Material for the task:
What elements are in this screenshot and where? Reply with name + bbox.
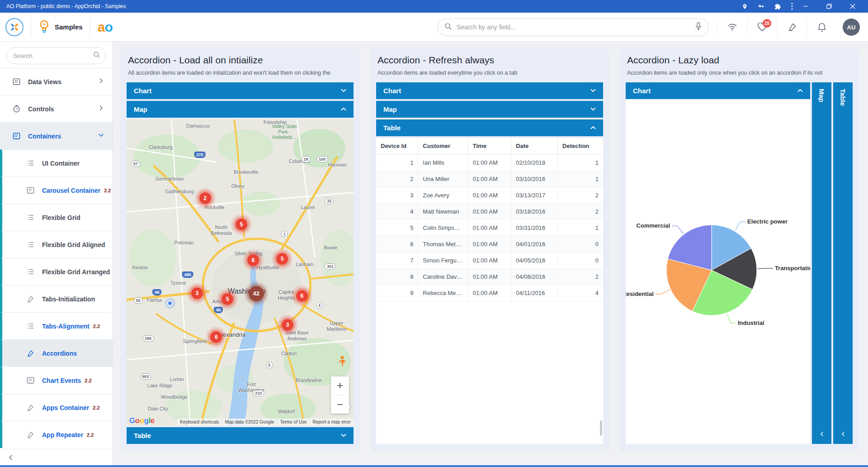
accordion-header-table[interactable]: Table (376, 119, 603, 136)
global-search-input[interactable] (457, 24, 690, 31)
pie-label-electric-power: Electric power (747, 218, 788, 225)
minimize-button[interactable] (803, 4, 816, 9)
window-title: AO Platform - public demo - AppOrchid - … (6, 3, 742, 10)
notifications-bell-icon[interactable] (807, 18, 836, 36)
sidebar-section-data-views[interactable]: Data Views (0, 68, 113, 95)
cluster-marker-3[interactable]: 3 (282, 319, 293, 331)
table-row[interactable]: 9Rebecca Me…01:00 AM04/11/20164 (376, 285, 603, 301)
data-table: Device IdCustomerTimeDateDetection1Ian M… (376, 138, 603, 301)
column-header-time[interactable]: Time (468, 138, 511, 154)
sidebar-item-tabs-alignment[interactable]: Tabs-Alignment2.2 (0, 312, 113, 339)
browser-menu-icon[interactable] (791, 3, 793, 10)
sidebar-item-app-repeater[interactable]: App Repeater2.2 (0, 421, 113, 448)
accordion-header-map[interactable]: Map (127, 101, 354, 118)
sidebar-item-flexible-grid-aligned[interactable]: Flexible Grid Aligned (0, 231, 113, 258)
google-map[interactable]: DamascusClarksburgFriendshipValley State… (127, 119, 354, 425)
map-attr-report-a-map-error[interactable]: Report a map error (310, 419, 354, 424)
column-header-device-id[interactable]: Device Id (376, 138, 418, 154)
location-pin-icon[interactable] (742, 3, 748, 10)
map-attr-terms-of-use[interactable]: Terms of Use (277, 419, 310, 424)
list-icon (26, 159, 35, 168)
sidebar-item-ui-container[interactable]: UI Container (0, 149, 113, 176)
table-row[interactable]: 1Ian Mills01:00 AM02/10/20181 (376, 154, 603, 171)
global-search[interactable] (438, 18, 709, 36)
stopwatch-icon (12, 105, 21, 114)
chevron-left-icon (840, 430, 847, 439)
sidebar-item-flexible-grid[interactable]: Flexible Grid (0, 204, 113, 231)
panel-title: Accordion - Refresh always (377, 55, 602, 66)
user-avatar[interactable]: AU (843, 19, 860, 36)
sidebar-item-tabs-initialization[interactable]: Tabs-Initialization (0, 285, 113, 312)
table-row[interactable]: 3Zoe Avery01:00 AM03/13/20172 (376, 187, 603, 203)
cluster-marker-5[interactable]: 5 (276, 253, 288, 265)
table-row[interactable]: 2Una Miller01:00 AM03/10/20161 (376, 171, 603, 187)
sidebar-collapse-bar[interactable] (0, 449, 113, 465)
table-row[interactable]: 4Matt Newman01:00 AM03/18/20162 (376, 203, 603, 219)
chevron-left-icon (818, 430, 826, 439)
card-icon (26, 186, 35, 195)
cluster-marker-8[interactable]: 8 (247, 254, 259, 266)
accordion-vertical-table[interactable]: Table (833, 82, 853, 444)
version-badge: 2.2 (85, 378, 91, 383)
cluster-marker-42[interactable]: 42 (249, 286, 264, 301)
wifi-icon[interactable] (717, 18, 747, 36)
cluster-marker-5[interactable]: 5 (236, 219, 247, 230)
accordion-header-table[interactable]: Table (127, 427, 354, 444)
column-header-date[interactable]: Date (511, 138, 558, 154)
current-location-dot (167, 300, 173, 306)
accordion-vertical-map[interactable]: Map (812, 82, 831, 444)
cluster-marker-6[interactable]: 6 (210, 331, 222, 343)
sidebar-section-controls[interactable]: Controls (0, 95, 113, 122)
panel-title: Accordion - Lazy load (627, 55, 851, 66)
favorites-heart-icon[interactable]: 15 (747, 18, 777, 36)
version-badge: 2.2 (93, 405, 99, 410)
sidebar-item-apps-container[interactable]: Apps Container2.2 (0, 394, 113, 421)
extensions-puzzle-icon[interactable] (774, 3, 781, 10)
zoom-out-button[interactable]: − (331, 396, 349, 414)
sidebar-item-accordions[interactable]: Accordions (0, 339, 113, 367)
platform-logo-icon[interactable] (5, 18, 24, 36)
window-bottom-edge (0, 465, 868, 467)
accordion-header-chart[interactable]: Chart (626, 82, 810, 99)
accordion-header-chart[interactable]: Chart (127, 82, 354, 99)
cluster-marker-6[interactable]: 6 (296, 290, 308, 302)
map-footer: Google Keyboard shortcutsMap data ©2022 … (127, 419, 354, 425)
panel-refresh-always: Accordion - Refresh always Accordion ite… (370, 49, 609, 450)
sidebar-section-containers[interactable]: Containers (0, 122, 113, 149)
zoom-in-button[interactable]: + (331, 376, 349, 395)
chevron-down-icon (98, 132, 104, 140)
table-row[interactable]: 5Colin Simps…01:00 AM03/31/20161 (376, 219, 603, 236)
lightbulb-icon (38, 19, 50, 35)
sidebar-item-chart-events[interactable]: Chart Events2.2 (0, 367, 113, 394)
panel-subtitle: All accordion items are loaded on intial… (128, 70, 352, 76)
sidebar-nav: Data ViewsControlsContainersUI Container… (0, 68, 113, 449)
chevron-down-icon (589, 105, 597, 114)
table-row[interactable]: 8Caroline Dav…01:00 AM04/08/20162 (376, 268, 603, 285)
sidebar-item-flexible-grid-arranged[interactable]: Flexible Grid Arranged (0, 258, 113, 285)
table-scrollbar[interactable] (600, 420, 602, 436)
sidebar-item-carousel-container[interactable]: Carousel Container2.2 (0, 176, 113, 204)
close-button[interactable] (850, 4, 863, 9)
google-logo: Google (129, 416, 155, 425)
signature-pen-icon[interactable] (777, 18, 807, 36)
table-row[interactable]: 7Simon Fergu…01:00 AM04/05/20160 (376, 252, 603, 268)
sidebar-search[interactable] (6, 47, 106, 64)
cluster-marker-3[interactable]: 3 (191, 287, 203, 299)
cluster-marker-5[interactable]: 5 (222, 293, 233, 305)
chevron-up-icon (796, 86, 804, 96)
restore-button[interactable] (826, 4, 840, 9)
column-header-customer[interactable]: Customer (418, 138, 468, 154)
table-row[interactable]: 6Thomas Met…01:00 AM04/01/20160 (376, 236, 603, 252)
column-header-detection[interactable]: Detection (558, 138, 603, 154)
cluster-marker-2[interactable]: 2 (199, 192, 211, 204)
accordion-header-map[interactable]: Map (376, 101, 603, 118)
accordion-header-chart[interactable]: Chart (376, 82, 603, 99)
microphone-icon[interactable] (695, 22, 702, 33)
pen-icon (26, 349, 35, 358)
pegman-icon[interactable] (339, 356, 346, 369)
key-icon[interactable] (758, 3, 764, 10)
version-badge: 2.2 (104, 188, 111, 193)
sidebar-search-input[interactable] (13, 52, 93, 59)
chevron-up-icon (340, 105, 348, 114)
pen-icon (26, 430, 35, 439)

Exercise directions: Each line above should be returned exactly as it stands, minus any pictures.

Result of the exercise:
What elements are in this screenshot and where? Reply with name + bbox.
accordion-header-table[interactable]: Table (376, 119, 603, 136)
global-search-input[interactable] (457, 24, 690, 31)
pie-label-electric-power: Electric power (747, 218, 788, 225)
minimize-button[interactable] (803, 4, 816, 9)
window-title: AO Platform - public demo - AppOrchid - … (6, 3, 742, 10)
notifications-bell-icon[interactable] (807, 18, 836, 36)
sidebar-section-data-views[interactable]: Data Views (0, 68, 113, 95)
cluster-marker-3[interactable]: 3 (282, 319, 293, 331)
table-row[interactable]: 9Rebecca Me…01:00 AM04/11/20164 (376, 285, 603, 301)
data-table: Device IdCustomerTimeDateDetection1Ian M… (376, 138, 603, 301)
column-header-time[interactable]: Time (468, 138, 511, 154)
sidebar-item-tabs-alignment[interactable]: Tabs-Alignment2.2 (0, 312, 113, 339)
browser-menu-icon[interactable] (791, 3, 793, 10)
sidebar-item-app-repeater[interactable]: App Repeater2.2 (0, 421, 113, 448)
accordion-header-map[interactable]: Map (127, 101, 354, 118)
sidebar-item-flexible-grid-aligned[interactable]: Flexible Grid Aligned (0, 231, 113, 258)
google-map[interactable]: DamascusClarksburgFriendshipValley State… (127, 119, 354, 425)
map-attr-report-a-map-error[interactable]: Report a map error (310, 419, 354, 424)
column-header-device-id[interactable]: Device Id (376, 138, 418, 154)
location-pin-icon[interactable] (742, 3, 748, 10)
map-attr-terms-of-use[interactable]: Terms of Use (277, 419, 310, 424)
list-icon (26, 159, 35, 168)
sidebar-item-ui-container[interactable]: UI Container (0, 149, 113, 176)
table-row[interactable]: 1Ian Mills01:00 AM02/10/20181 (376, 154, 603, 171)
global-search[interactable] (438, 18, 709, 36)
stopwatch-icon (12, 105, 21, 114)
chevron-left-icon (840, 430, 847, 439)
sidebar-item-flexible-grid[interactable]: Flexible Grid (0, 204, 113, 231)
panel-title: Accordion - Refresh always (377, 55, 602, 66)
user-avatar[interactable]: AU (843, 19, 860, 36)
sidebar-item-tabs-initialization[interactable]: Tabs-Initialization (0, 285, 113, 312)
table-row[interactable]: 3Zoe Avery01:00 AM03/13/20172 (376, 187, 603, 203)
cluster-marker-5[interactable]: 5 (276, 253, 288, 265)
table-row[interactable]: 2Una Miller01:00 AM03/10/20161 (376, 171, 603, 187)
sidebar-collapse-bar[interactable] (0, 449, 113, 465)
table-row[interactable]: 4Matt Newman01:00 AM03/18/20162 (376, 203, 603, 219)
chevron-left-icon (818, 430, 826, 439)
card-icon (26, 186, 35, 195)
cluster-marker-8[interactable]: 8 (247, 254, 259, 266)
accordion-vertical-table[interactable]: Table (833, 82, 853, 444)
version-badge: 2.2 (85, 378, 91, 383)
cluster-marker-42[interactable]: 42 (249, 286, 264, 301)
wifi-icon[interactable] (717, 18, 747, 36)
cluster-marker-5[interactable]: 5 (236, 219, 247, 230)
accordion-header-table[interactable]: Table (127, 427, 354, 444)
column-header-date[interactable]: Date (511, 138, 558, 154)
current-location-dot (167, 300, 173, 306)
accordion-vertical-map[interactable]: Map (812, 82, 831, 444)
cluster-marker-6[interactable]: 6 (210, 331, 222, 343)
sidebar-section-controls[interactable]: Controls (0, 95, 113, 122)
panel-title: Accordion - Lazy load (627, 55, 851, 66)
favorites-heart-icon[interactable]: 15 (747, 18, 777, 36)
version-badge: 2.2 (93, 405, 99, 410)
sidebar-item-apps-container[interactable]: Apps Container2.2 (0, 394, 113, 421)
extensions-puzzle-icon[interactable] (774, 3, 781, 10)
zoom-out-button[interactable]: − (331, 396, 349, 414)
sidebar-item-accordions[interactable]: Accordions (0, 339, 113, 367)
platform-logo-icon[interactable] (5, 18, 24, 36)
window-bottom-edge (0, 465, 868, 467)
accordion-header-chart[interactable]: Chart (626, 82, 810, 99)
accordion-header-chart[interactable]: Chart (127, 82, 354, 99)
cluster-marker-6[interactable]: 6 (296, 290, 308, 302)
map-footer: Google Keyboard shortcutsMap data ©2022 … (127, 419, 354, 425)
panel-refresh-always: Accordion - Refresh always Accordion ite… (370, 49, 609, 450)
sidebar-section-containers[interactable]: Containers (0, 122, 113, 149)
zoom-in-button[interactable]: + (331, 376, 349, 395)
chevron-down-icon (98, 132, 104, 140)
table-row[interactable]: 5Colin Simps…01:00 AM03/31/20161 (376, 219, 603, 236)
lightbulb-icon (38, 19, 50, 35)
sidebar-item-chart-events[interactable]: Chart Events2.2 (0, 367, 113, 394)
panel-subtitle: All accordion items are loaded on intial… (128, 70, 352, 76)
sidebar-nav: Data ViewsControlsContainersUI Container… (0, 68, 113, 449)
chevron-down-icon (589, 105, 597, 114)
table-row[interactable]: 8Caroline Dav…01:00 AM04/08/20162 (376, 268, 603, 285)
sidebar-item-flexible-grid-arranged[interactable]: Flexible Grid Arranged (0, 258, 113, 285)
table-scrollbar[interactable] (600, 420, 602, 436)
sidebar-item-carousel-container[interactable]: Carousel Container2.2 (0, 176, 113, 204)
close-button[interactable] (850, 4, 863, 9)
google-logo: Google (129, 416, 155, 425)
signature-pen-icon[interactable] (777, 18, 807, 36)
table-row[interactable]: 7Simon Fergu…01:00 AM04/05/20160 (376, 252, 603, 268)
sidebar-search[interactable] (6, 47, 106, 64)
cluster-marker-3[interactable]: 3 (191, 287, 203, 299)
cluster-marker-5[interactable]: 5 (222, 293, 233, 305)
chevron-up-icon (796, 86, 804, 96)
restore-button[interactable] (826, 4, 840, 9)
column-header-customer[interactable]: Customer (418, 138, 468, 154)
table-row[interactable]: 6Thomas Met…01:00 AM04/01/20160 (376, 236, 603, 252)
column-header-detection[interactable]: Detection (558, 138, 603, 154)
cluster-marker-2[interactable]: 2 (199, 192, 211, 204)
accordion-header-map[interactable]: Map (376, 101, 603, 118)
accordion-header-chart[interactable]: Chart (376, 82, 603, 99)
microphone-icon[interactable] (695, 22, 702, 33)
pen-icon (26, 349, 35, 358)
pegman-icon[interactable] (339, 356, 346, 369)
key-icon[interactable] (758, 3, 764, 10)
version-badge: 2.2 (104, 188, 111, 193)
sidebar-search-input[interactable] (13, 52, 93, 59)
chevron-up-icon (340, 105, 348, 114)
pen-icon (26, 430, 35, 439)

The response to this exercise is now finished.